This example performs an analysis similar to the one in the "Getting Started" section of Chapter 60: The HPREG Procedure, where a linear regression model is fit. You can alternatively fit a regression tree to predict the salaries of Major League
Baseball players based on their performance measures from the previous season by using almost identical code. Regression trees
are piecewise constant models that, for relatively small data sets such as this, provide succinct summaries of how the predictors
determine the predictions. These models are usually easier to interpret than linear regression models. The Sashelp.Baseball
data set contains salary and performance information for Major League Baseball players (excluding pitchers) who played at
least one game in both the 1986 and 1987 seasons (Time Inc. 1987). The following statements create a regression tree model:
ods graphics on; proc hpsplit data=sashelp.baseball seed=123; class league division; model logSalary = nAtBat nHits nHome nRuns nRBI nBB yrMajor crAtBat crHits crHome crRuns crRbi crBB league division nOuts nAssts nError; output out=hpsplout; run;
By default, the tree is grown using the RSS criterion, and cost-complexity pruning with 10-fold cross validation is performed.
The OUTPUT
statement requests generation of the data set hpsplout
, which contains the predicted salary from the tree model for each observation.
Much of the output for a regression tree is identical to the output for a classification tree. Tables and plots where there are differences are displayed and discussed on the following pages.
Output 61.3.1 displays the full regression tree.
Output 61.3.1: Overview Diagram of Regression Tree
You can see from this diagram that the final selected tree has eight leaves. For a regression tree, the shade of the leaves
represents the predicted response value, which is the average observed logSalary
for the observations in that leaf. Node 3 has the lowest predicted response value, indicated by the lightest shade of blue,
and Node A has the highest, indicated by the dark shade.
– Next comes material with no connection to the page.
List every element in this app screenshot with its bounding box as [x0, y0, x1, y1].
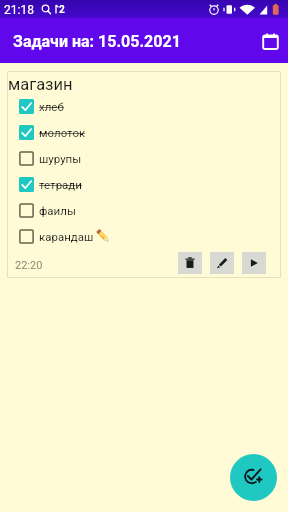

Output 61.3.2 shows details of the tree.
Output 61.3.2: Detailed Diagram of Regression Tree
As with a classification tree, you can see split variables and values for a portion of the tree in this view. You can also see the exact predicted response value, which is the average observed response, in each node.
The confusion matrix is omitted from the output when you are modeling a regression tree because it is relevant only for a categorical response.
Output 61.3.3 displays fit statistics for the final regression tree.
Output 61.3.3: Regression Tree Performance
Note that this table contains different statistics from those included for a classification tree. The ASE and RSS are reported here to help you assess the model fit. You could also use the CVMODELFIT option in the PROC HPSPLIT statement to obtain the cross validated fit statistics, as with a classification tree.
Output 61.3.4 shows the hpsplout
data set that is created by using the OUTPUT
statement and contains the first 10 observations of the predicted log-transformed salaries for each player in Sashelp.Baseball
based on the regression tree model.
Output 61.3.4: Scored Predictor Data Set
The variable P_logSalary
contains the predicted salaries on the log scale. Note that all observations in the same leaf have the same predicted response.
The OUT= data set can contain additional variables from the DATA= data set if you specify them in the ID
statement.